The read length filter can also be applied when generating library-dependent counts:
pyquest -o LibDep200 -s LibDep200 --min-length 200 -l DDX3XE2sg1_pyquest.trimmed.tsv Plasmid_sg1_Rep1_E2_R1.trimmed.fq.gz
Notice the warning which tells us 35 unique library sequences were below our minimum length threshold of 200nt.
WARNING: 35 unique library sequences are below the minimum length (200)!

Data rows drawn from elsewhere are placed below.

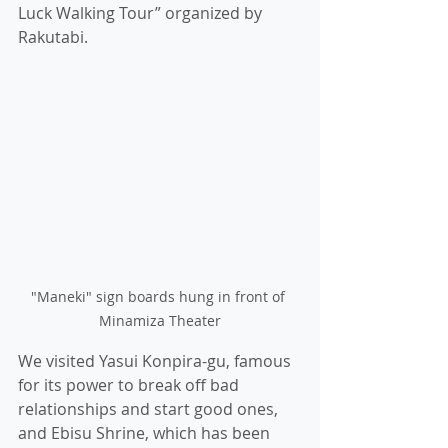
Luck Walking Tour” organized by 
Rakutabi.
"Maneki" sign boards hung in front of 
Minamiza Theater
We visited Yasui Konpira-gu, famous 
for its power to break off bad 
relationships and start good ones, 
and Ebisu Shrine, which has been 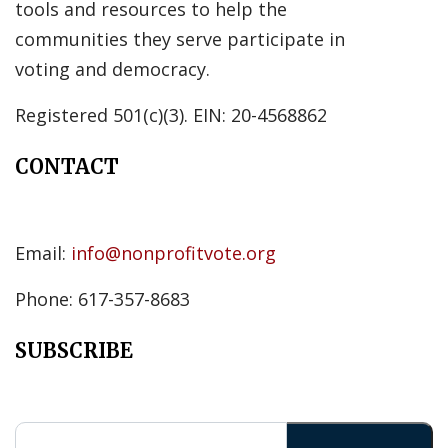
tools and resources to help the
communities they serve participate in
voting and democracy.
Registered 501(c)(3). EIN: 20-4568862
CONTACT
Email:
info@nonprofitvote.org
Phone: 617-357-8683
SUBSCRIBE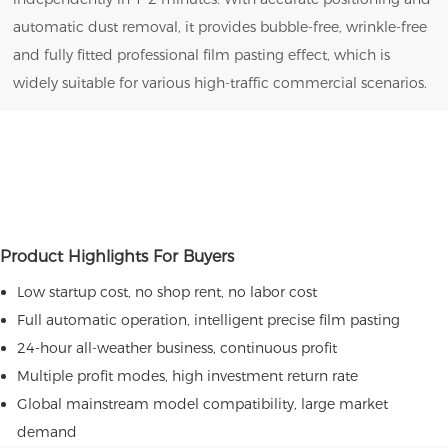
automatic dust removal, it provides bubble-free, wrinkle-free
and fully fitted professional film pasting effect, which is
widely suitable for various high-traffic commercial scenarios.
Product Highlights For Buyers
Low startup cost, no shop rent, no labor cost
Full automatic operation, intelligent precise film pasting
24-hour all-weather business, continuous profit
Multiple profit modes, high investment return rate
Global mainstream model compatibility, large market
demand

If we look at the statistics, we can tell this corresponds to 30538 reads (the sum of the abundances of library sequences < 200nt):
python -m json.tool LibDep200.stats.json
We can now see that 30538 reads were discarded (length_excluded_reads).
{
"version": "1.0.0",
"command": "pyquest -o LibDep200 -s LibDep200 --min-length 200 -l DDX3XE2sg1_pyquest.trimmed.tsv Plasmid_sg1_Rep1_E2_R1.trimmed.fq.gz",
"sample_name": "LibDep200",
"input_reads": 271080,
"total_reads": 240425,
"discarded_reads": 30655,
"vendor_failed_reads": 0,
"length_excluded_reads": 30538,
"ambiguous_nt_reads": 126,
"masked_reads": 0,
"mapped_to_template_reads": 182710,
"mean_count_per_template": 438.15,
"median_count_per_template": 401.0,
"multimap_reads": 0,
"unmapped_reads": 57715,
"total_templates": 452,
"total_unique_templates": 452,
"length_excluded_templates": 35,
"zero_count_templates": 2,
"low_count_templates_lt_15": 3,
"low_count_templates_lt_30": 3,
"low_count_templates_user": null,
"gini_coefficient": 0.17
}
Note: all library sequences will be present in the library-dependent counts when the minimum length filter is applied, but they will have 0 reads assigned.